WV Rep. Alex Mooney introduces Responsible Opioid Prescribing Act
Rep. Alex Mooney, R-W.Va., introduced H.R. 4499, also known as the Promoting Responsible Opioid Prescribing Act, Feb. 9.
The measure, also called the PROP Act for short, is a bipartisan effort that would make a technical modification to the Affordable Care Act to eliminate a potential penalty on physicians who refuse to over-prescribe opioid drugs.
Mooney said the Act would change current law “to help end the unnecessary overuse of prescription painkillers.”
“In doing so, this bill empowers doctors, not the federal government, to choose what is right for patients,” Mooney said in a news release.
Rep. Hal Rogers, R-Ky., is co-founder and co-chairman of the bipartisan Congressional Caucus on Prescription Drug Abuse. He said he believes the PROP Act “will help change both attitudes and prescribing practices among physicians.”

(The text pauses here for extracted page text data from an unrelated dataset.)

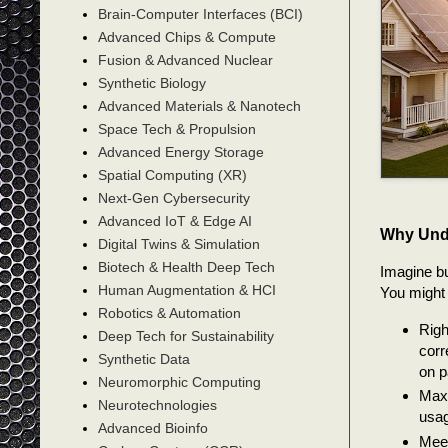
Brain-Computer Interfaces (BCI)
Advanced Chips & Compute
Fusion & Advanced Nuclear
Synthetic Biology
Advanced Materials & Nanotech
Space Tech & Propulsion
Advanced Energy Storage
Spatial Computing (XR)
Next-Gen Cybersecurity
Advanced IoT & Edge AI
Why Und
Digital Twins & Simulation
Biotech & Health Deep Tech
Imagine bu
Human Augmentation & HCI
You might 
Robotics & Automation
Righ
Deep Tech for Sustainability
corr
Synthetic Data
on p
Neuromorphic Computing
Maxi
Neurotechnologies
usag
Advanced Bioinfo
Meet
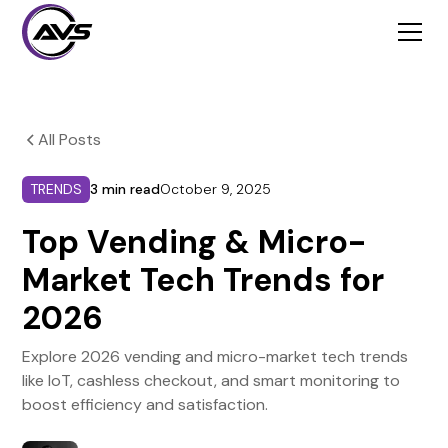
All Posts
TRENDS
3 min read
October 9, 2025
Top Vending & Micro-
Market Tech Trends for
2026
Explore 2026 vending and micro-market tech trends
like IoT, cashless checkout, and smart monitoring to
boost efficiency and satisfaction.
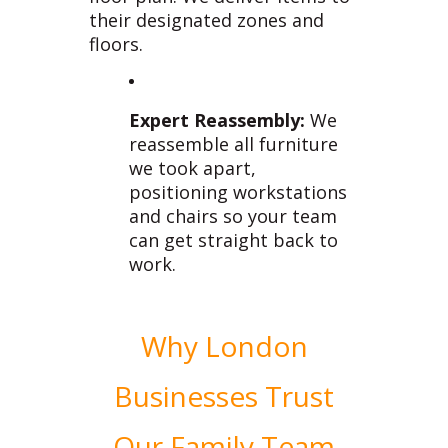
their designated zones and
floors.
Expert Reassembly:
We
reassemble all furniture
we took apart,
positioning workstations
and chairs so your team
can get straight back to
work.
Why London
Businesses Trust
Our Family Team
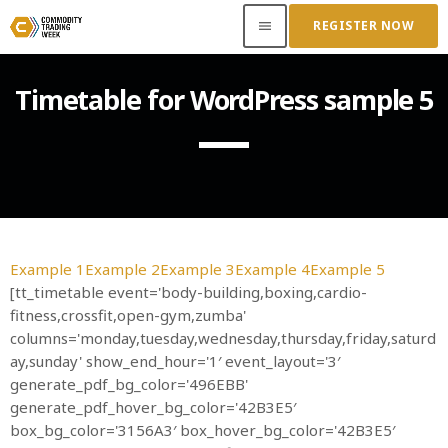
REGISTER NOW
menu
Timetable for WordPress sample 5
ACCESS OUR INSIDER
TOP READING
Where Next for Digital Innovation in Commodity
Trade Finance?
Example 1
Example 2
Example 3
Example 4
Example 5
JUNE 22, 2022
today
[tt_timetable event='body-building,boxing,cardio-
fitness,crossfit,open-gym,zumba'
Access to Capital: Where Can I Get Financed?
columns='monday,tuesday,wednesday,thursday,friday,saturd
JUNE 22, 2022
today
ay,sunday' show_end_hour='1′ event_layout='3′
generate_pdf_bg_color='496EBB'
Transitioning Commodity Trade Finance Into a
generate_pdf_hover_bg_color='42B3E5′
New Era
box_bg_color='3156A3′ box_hover_bg_color='42B3E5′
JUNE 22, 2022
today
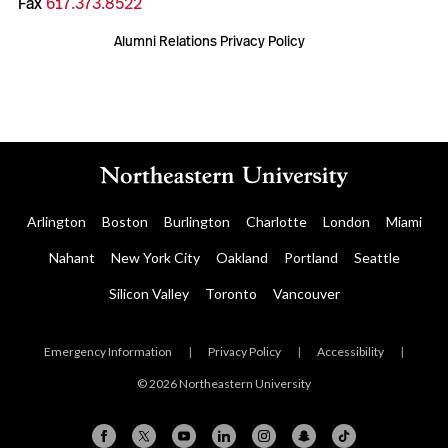
Fax
617.373.8522
Alumni Relations Privacy Policy
Arlington
Boston
Burlington
Charlotte
London
Miami
Nahant
New York City
Oakland
Portland
Seattle
Silicon Valley
Toronto
Vancouver
Emergency Information
|
Privacy Policy
|
Accessibility
|
© 2026 Northeastern University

“By sending a signal that opiates are not necessarily our first line of defense against pain, the bill will help doctors make informed medical decisions while ensuring that patients receive the best quality of care,” Rogers said in a news release. “I applaud Congressman Mooney for his leadership on this issue, and look forward to working with him to move the legislation forward.”
Prescription and over-the-counter drugs are the most commonly abused substances in the U.S., other than marijuana, according to the National Institutes of Health. The number of opioid prescriptions went from 76 million in 1991 to nearly 207 million in 2013. According to the American Medical Association, 85 percent of 420 of its members who were surveyed in 2014 responded that they believed prescription drugs are overused in clinical practice.
Dr. Patricia Harris, AMA Board chairwoman-elect and head of the AMA Task Force to Reduce Opioid Abuse, said the bill is an “important contribution to the multi-pronged effort needed to end the epidemic of opioid misuse and deaths from overdose, a high priority for the American Medical Association.”
Cosponsors of the measure are: U.S. Reps. Annie Kuster, D-New Hampshire; Rogers; Stephen F. Lynch, D-Massachusetts; Frank Guinta, R-New Hampshire; Tim Ryan, D-Ohio; and Barbara Comstock, R-Virginia.